WHAT TO WORK ON
Go through the data below and copy it exactly, skipping every picture.

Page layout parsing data
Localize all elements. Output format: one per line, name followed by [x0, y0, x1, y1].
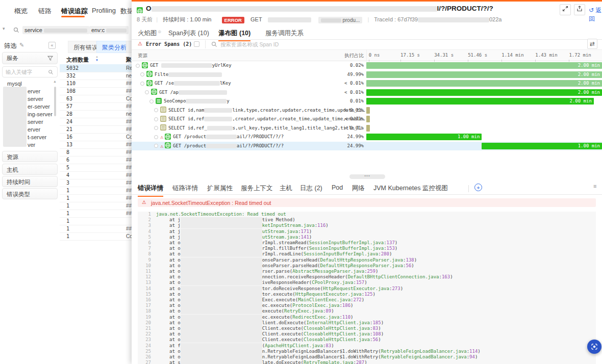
edit-pencil-icon[interactable]: ✎ [19, 42, 24, 48]
waterfall-span-row[interactable]: SELECT id,ref,creator,updater,create_tim… [132, 115, 602, 124]
expand-toggle-icon[interactable] [154, 135, 158, 139]
stack-line: 11at orser.parse(AbstractMessageParser.j… [138, 269, 596, 274]
web-span-icon [165, 134, 171, 140]
active-nav-underline [61, 16, 85, 17]
service-list-item[interactable]: server [28, 96, 43, 102]
expand-toggle-icon[interactable] [154, 126, 158, 130]
waterfall-span-row[interactable]: SeoCompoy0.01%2.00 min [132, 97, 602, 106]
active-detail-tab-underline [138, 196, 163, 197]
filter-chip[interactable]: env:c [89, 26, 129, 34]
add-tab-icon[interactable]: + [474, 184, 482, 191]
service-list-item[interactable]: server [28, 119, 43, 125]
redacted-text [174, 81, 220, 86]
service-list-item[interactable]: erver [28, 126, 40, 133]
detail-tab-1[interactable]: 错误详情 [138, 184, 163, 195]
waterfall-span-row[interactable]: ⚠GET /productail/?/PRODUCT/?/?24.99%1.00… [132, 133, 602, 142]
stack-line-code: at orImpl.streamRead(SessionInputBufferI… [156, 240, 397, 245]
filter-section-3[interactable]: 持续时间 [2, 176, 58, 187]
filter-section-1[interactable]: 资源 [2, 151, 58, 162]
detail-tab-6[interactable]: 日志 (2) [300, 184, 322, 195]
nav-item-1[interactable]: 概览 [14, 7, 28, 16]
redacted-stack-segment [181, 354, 262, 360]
cluster-cell: ## [126, 119, 132, 124]
filter-chip[interactable]: service [22, 26, 89, 34]
detail-tab-9[interactable]: JVM Kubernetes 监控视图 [373, 184, 448, 195]
span-search-input[interactable]: 搜索资源名称或 Span ID [220, 41, 279, 48]
service-list-item[interactable]: ing-server [28, 111, 53, 117]
service-list-item[interactable]: mysql [7, 81, 22, 87]
trace-tab-4[interactable]: 服务调用关系 [265, 29, 304, 39]
detail-tab-7[interactable]: Pod [332, 184, 343, 195]
sort-desc-icon[interactable]: ▼ [95, 59, 98, 62]
expand-toggle-icon[interactable] [136, 64, 140, 68]
scroll-up-icon[interactable]: ▲ [53, 80, 57, 83]
panel-drag-handle[interactable]: ••• [349, 174, 385, 179]
service-list-item[interactable]: erver [28, 88, 40, 94]
detail-tab-8[interactable]: 网络 [352, 184, 365, 195]
error-spans-checkbox[interactable] [194, 41, 199, 47]
collapse-sidebar-icon[interactable]: « [48, 42, 56, 49]
span-name-suffix: lKey [220, 81, 231, 86]
cluster-cell: ## [126, 149, 132, 155]
expand-toggle-icon[interactable] [140, 72, 144, 76]
waterfall-span-row[interactable]: SELECT id,namlink,type,creator,updater,c… [132, 106, 602, 115]
filter-section-4[interactable]: 错误类型 [2, 188, 58, 199]
detail-tab-2[interactable]: 链路详情 [172, 184, 198, 195]
database-span-icon [160, 116, 166, 122]
scrollbar-thumb[interactable] [54, 87, 56, 116]
doc-count-cell: 1 [66, 233, 69, 239]
span-name-prefix: GET /product [173, 143, 206, 148]
share-icon[interactable] [574, 4, 585, 15]
web-span-icon [165, 142, 171, 148]
detail-tab-3[interactable]: 扩展属性 [207, 184, 233, 195]
service-list-item[interactable]: ver [28, 142, 35, 148]
stack-line: 26at on.RetryableFeignLoadBalancer$1.doW… [138, 354, 596, 360]
service-list-item[interactable]: t-server [28, 134, 46, 140]
filter-section-2[interactable]: 主机 [2, 164, 58, 175]
nav-item-2[interactable]: 链路 [38, 7, 52, 16]
sort-asc-icon[interactable]: ▲ [95, 55, 98, 59]
expand-toggle-icon[interactable] [145, 90, 149, 94]
duration-bar: 2.00 min [366, 80, 602, 87]
chevron-down-icon[interactable]: ▾ [3, 26, 5, 31]
service-list-item[interactable]: er-server [28, 103, 50, 110]
compare-swap-icon[interactable]: ⇄ [587, 39, 597, 49]
waterfall-span-row[interactable]: GET /ap< 0.01%2.00 min [132, 88, 602, 97]
filter-section-label: 错误类型 [3, 191, 30, 197]
execution-ratio: 24.99% [347, 142, 364, 151]
detail-tab-5[interactable]: 主机 [280, 184, 292, 195]
filter-funnel-icon[interactable] [47, 56, 53, 61]
fullscreen-icon[interactable] [560, 4, 571, 15]
stack-line-number: 26 [138, 354, 151, 360]
waterfall-span-row[interactable]: GET /selKey< 0.01%2.00 min [132, 79, 602, 88]
settings-fab[interactable] [587, 340, 601, 354]
trace-tab-1[interactable]: 火焰图◎ [138, 29, 161, 39]
stack-line-number: 22 [138, 331, 151, 337]
waterfall-span-row[interactable]: GET yUrlKey0.02%2.00 min [132, 61, 602, 70]
cluster-cell: ## [126, 203, 132, 209]
filter-chip-label: service [24, 27, 42, 33]
expand-toggle-icon[interactable] [149, 99, 154, 103]
redacted-stack-segment [181, 223, 262, 228]
time-tick-label: 34.31 s [434, 53, 454, 58]
stack-line-code: at orImpl.readLine(SessionInputBufferImp… [156, 251, 392, 256]
service-section-header[interactable]: 服务 [2, 52, 58, 64]
span-name-prefix: SELECT id,ref_ [168, 125, 207, 131]
expand-toggle-icon[interactable] [154, 108, 158, 112]
tab-list-menu-icon[interactable]: ≡ [593, 183, 596, 189]
duration-bar: 2.00 min [366, 98, 594, 105]
expand-toggle-icon[interactable] [154, 144, 158, 148]
detail-tab-4[interactable]: 服务上下文 [241, 184, 273, 195]
doc-count-column-header[interactable]: 文档数量 [66, 56, 89, 64]
trace-tab-3[interactable]: 瀑布图 (10) [218, 29, 250, 39]
trace-tab-2[interactable]: Span列表 (10) [168, 29, 209, 39]
waterfall-span-row[interactable]: SELECT id,ref_s,url_key,type,title_lang1… [132, 124, 602, 133]
time-tick-label: 1.14 min [501, 53, 523, 58]
expand-toggle-icon[interactable] [140, 82, 144, 86]
keyword-search-input[interactable]: 输入关键字 [2, 66, 58, 77]
nav-item-4[interactable]: Profiling [92, 7, 116, 14]
waterfall-span-row[interactable]: ⚠GET /productail/?/PRODUCT/?/?24.99%1.00… [132, 142, 602, 151]
expand-toggle-icon[interactable] [154, 117, 158, 121]
waterfall-span-row[interactable]: Filte49.99%2.00 min [132, 70, 602, 80]
nav-item-3[interactable]: 错误追踪 [61, 7, 88, 16]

OUTPUT FOR THIS EXERCISE
Localize all elements. Output format: one per line, name followed by [x0, y0, x1, y1].
edit-pencil-icon[interactable]: ✎ [19, 42, 24, 48]
waterfall-span-row[interactable]: SELECT id,ref,creator,updater,create_tim… [132, 115, 602, 124]
expand-toggle-icon[interactable] [154, 135, 158, 139]
stack-line: 11at orser.parse(AbstractMessageParser.j… [138, 269, 596, 274]
web-span-icon [165, 134, 171, 140]
active-nav-underline [61, 16, 85, 17]
service-list-item[interactable]: server [28, 96, 43, 102]
expand-toggle-icon[interactable] [154, 126, 158, 130]
waterfall-span-row[interactable]: SeoCompoy0.01%2.00 min [132, 97, 602, 106]
active-detail-tab-underline [138, 196, 163, 197]
filter-chip[interactable]: env:c [89, 26, 129, 34]
add-tab-icon[interactable]: + [474, 184, 482, 191]
service-list-item[interactable]: server [28, 119, 43, 125]
redacted-text [174, 81, 220, 86]
service-list-item[interactable]: erver [28, 126, 40, 133]
detail-tab-1[interactable]: 错误详情 [138, 184, 163, 195]
waterfall-span-row[interactable]: ⚠GET /productail/?/PRODUCT/?/?24.99%1.00… [132, 133, 602, 142]
stack-line-code: at orImpl.streamRead(SessionInputBufferI… [156, 240, 397, 245]
filter-section-3[interactable]: 持续时间 [2, 176, 58, 187]
filter-section-1[interactable]: 资源 [2, 151, 58, 162]
detail-tab-6[interactable]: 日志 (2) [300, 184, 322, 195]
nav-item-1[interactable]: 概览 [14, 7, 28, 16]
redacted-stack-segment [181, 354, 262, 360]
cluster-cell: ## [126, 119, 132, 124]
filter-chip[interactable]: service [22, 26, 89, 34]
detail-tab-9[interactable]: JVM Kubernetes 监控视图 [373, 184, 448, 195]
span-search-input[interactable]: 搜索资源名称或 Span ID [220, 41, 279, 48]
service-list-item[interactable]: ing-server [28, 111, 53, 117]
service-list-item[interactable]: mysql [7, 81, 22, 87]
trace-tab-4[interactable]: 服务调用关系 [265, 29, 304, 39]
detail-tab-7[interactable]: Pod [332, 184, 343, 195]
sort-desc-icon[interactable]: ▼ [95, 59, 98, 62]
expand-toggle-icon[interactable] [136, 64, 140, 68]
scroll-up-icon[interactable]: ▲ [53, 80, 57, 83]
panel-drag-handle[interactable]: ••• [349, 174, 385, 179]
service-list-item[interactable]: erver [28, 88, 40, 94]
detail-tab-8[interactable]: 网络 [352, 184, 365, 195]
error-spans-checkbox[interactable] [194, 41, 199, 47]
collapse-sidebar-icon[interactable]: « [48, 42, 56, 49]
span-name-suffix: lKey [220, 81, 231, 86]
cluster-cell: ## [126, 149, 132, 155]
expand-toggle-icon[interactable] [140, 72, 144, 76]
waterfall-span-row[interactable]: SELECT id,namlink,type,creator,updater,c… [132, 106, 602, 115]
filter-section-4[interactable]: 错误类型 [2, 188, 58, 199]
detail-tab-2[interactable]: 链路详情 [172, 184, 198, 195]
database-span-icon [160, 116, 166, 122]
scrollbar-thumb[interactable] [54, 87, 56, 116]
doc-count-cell: 1 [66, 233, 69, 239]
span-name-prefix: GET /product [173, 143, 206, 148]
share-icon[interactable] [574, 4, 585, 15]
web-span-icon [165, 142, 171, 148]
detail-tab-3[interactable]: 扩展属性 [207, 184, 233, 195]
service-list-item[interactable]: ver [28, 142, 35, 148]
stack-line: 26at on.RetryableFeignLoadBalancer$1.doW… [138, 354, 596, 360]
service-list-item[interactable]: t-server [28, 134, 46, 140]
filter-section-2[interactable]: 主机 [2, 164, 58, 175]
nav-item-2[interactable]: 链路 [38, 7, 52, 16]
sort-asc-icon[interactable]: ▲ [95, 55, 98, 59]
expand-toggle-icon[interactable] [145, 90, 149, 94]
duration-bar: 2.00 min [366, 80, 602, 87]
chevron-down-icon[interactable]: ▾ [3, 26, 5, 31]
service-list-item[interactable]: er-server [28, 103, 50, 110]
compare-swap-icon[interactable]: ⇄ [587, 39, 597, 49]
waterfall-span-row[interactable]: GET /ap< 0.01%2.00 min [132, 88, 602, 97]
filter-section-label: 错误类型 [3, 191, 30, 197]
execution-ratio: 24.99% [347, 142, 364, 151]
detail-tab-5[interactable]: 主机 [280, 184, 292, 195]
filter-funnel-icon[interactable] [47, 56, 53, 61]
fullscreen-icon[interactable] [560, 4, 571, 15]
stack-line-number: 26 [138, 354, 151, 360]
waterfall-span-row[interactable]: GET /selKey< 0.01%2.00 min [132, 79, 602, 88]
settings-fab[interactable] [587, 340, 601, 354]
trace-tab-1[interactable]: 火焰图◎ [138, 29, 161, 39]
stack-line-number: 22 [138, 331, 151, 337]
waterfall-span-row[interactable]: GET yUrlKey0.02%2.00 min [132, 61, 602, 70]
cluster-cell: ## [126, 203, 132, 209]
filter-chip-label: service [24, 27, 42, 33]
expand-toggle-icon[interactable] [149, 99, 154, 103]
redacted-stack-segment [181, 223, 262, 228]
time-tick-label: 34.31 s [434, 53, 454, 58]
stack-line-code: at orImpl.readLine(SessionInputBufferImp… [156, 251, 392, 256]
service-section-header[interactable]: 服务 [2, 52, 58, 64]
span-name-prefix: SELECT id,ref_ [168, 125, 207, 131]
expand-toggle-icon[interactable] [154, 108, 158, 112]
tab-list-menu-icon[interactable]: ≡ [593, 183, 596, 189]
duration-bar: 2.00 min [366, 98, 594, 105]
expand-toggle-icon[interactable] [154, 144, 158, 148]
detail-tab-4[interactable]: 服务上下文 [241, 184, 273, 195]
doc-count-column-header[interactable]: 文档数量 [66, 56, 89, 64]
trace-tab-3[interactable]: 瀑布图 (10) [218, 29, 250, 39]
trace-tab-2[interactable]: Span列表 (10) [168, 29, 209, 39]
waterfall-span-row[interactable]: SELECT id,ref_s,url_key,type,title_lang1… [132, 124, 602, 133]
time-tick-label: 1.14 min [501, 53, 523, 58]
expand-toggle-icon[interactable] [140, 82, 144, 86]
keyword-search-input[interactable]: 输入关键字 [2, 66, 58, 77]
nav-item-4[interactable]: Profiling [92, 7, 116, 14]
waterfall-span-row[interactable]: ⚠GET /productail/?/PRODUCT/?/?24.99%1.00… [132, 142, 602, 151]
expand-toggle-icon[interactable] [154, 117, 158, 121]
waterfall-span-row[interactable]: Filte49.99%2.00 min [132, 70, 602, 80]
nav-item-3[interactable]: 错误追踪 [61, 7, 88, 16]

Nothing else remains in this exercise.